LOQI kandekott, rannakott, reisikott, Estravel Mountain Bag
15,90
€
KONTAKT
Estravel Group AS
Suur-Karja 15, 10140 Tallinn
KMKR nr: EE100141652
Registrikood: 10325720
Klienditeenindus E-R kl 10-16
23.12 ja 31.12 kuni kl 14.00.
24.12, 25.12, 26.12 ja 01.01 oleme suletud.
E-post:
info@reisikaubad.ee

* * *

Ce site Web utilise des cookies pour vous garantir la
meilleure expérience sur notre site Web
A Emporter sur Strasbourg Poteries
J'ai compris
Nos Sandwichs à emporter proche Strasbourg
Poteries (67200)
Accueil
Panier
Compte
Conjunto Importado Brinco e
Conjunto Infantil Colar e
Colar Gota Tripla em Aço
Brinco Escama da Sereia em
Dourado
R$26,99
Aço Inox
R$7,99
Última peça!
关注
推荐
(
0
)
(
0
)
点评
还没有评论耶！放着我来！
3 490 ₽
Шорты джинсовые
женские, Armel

--

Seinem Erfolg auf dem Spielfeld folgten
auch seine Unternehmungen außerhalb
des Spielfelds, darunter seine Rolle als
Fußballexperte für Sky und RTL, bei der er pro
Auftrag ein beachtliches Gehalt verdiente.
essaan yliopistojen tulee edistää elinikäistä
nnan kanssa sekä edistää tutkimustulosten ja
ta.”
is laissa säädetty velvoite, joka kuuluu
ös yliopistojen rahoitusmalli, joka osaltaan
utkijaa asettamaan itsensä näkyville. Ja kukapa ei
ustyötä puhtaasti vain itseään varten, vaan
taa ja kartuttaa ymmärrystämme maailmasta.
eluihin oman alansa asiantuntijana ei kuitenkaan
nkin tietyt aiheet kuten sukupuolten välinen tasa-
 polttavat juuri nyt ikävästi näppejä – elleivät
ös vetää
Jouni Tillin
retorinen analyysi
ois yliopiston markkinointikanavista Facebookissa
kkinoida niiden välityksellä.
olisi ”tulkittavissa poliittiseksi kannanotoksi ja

■ **Work to be completed**
Check each line above for the word "edistää" and copy every line that has it.

■ **Exercise output**
essaan yliopistojen tulee edistää elinikäistä
nnan kanssa sekä edistää tutkimustulosten ja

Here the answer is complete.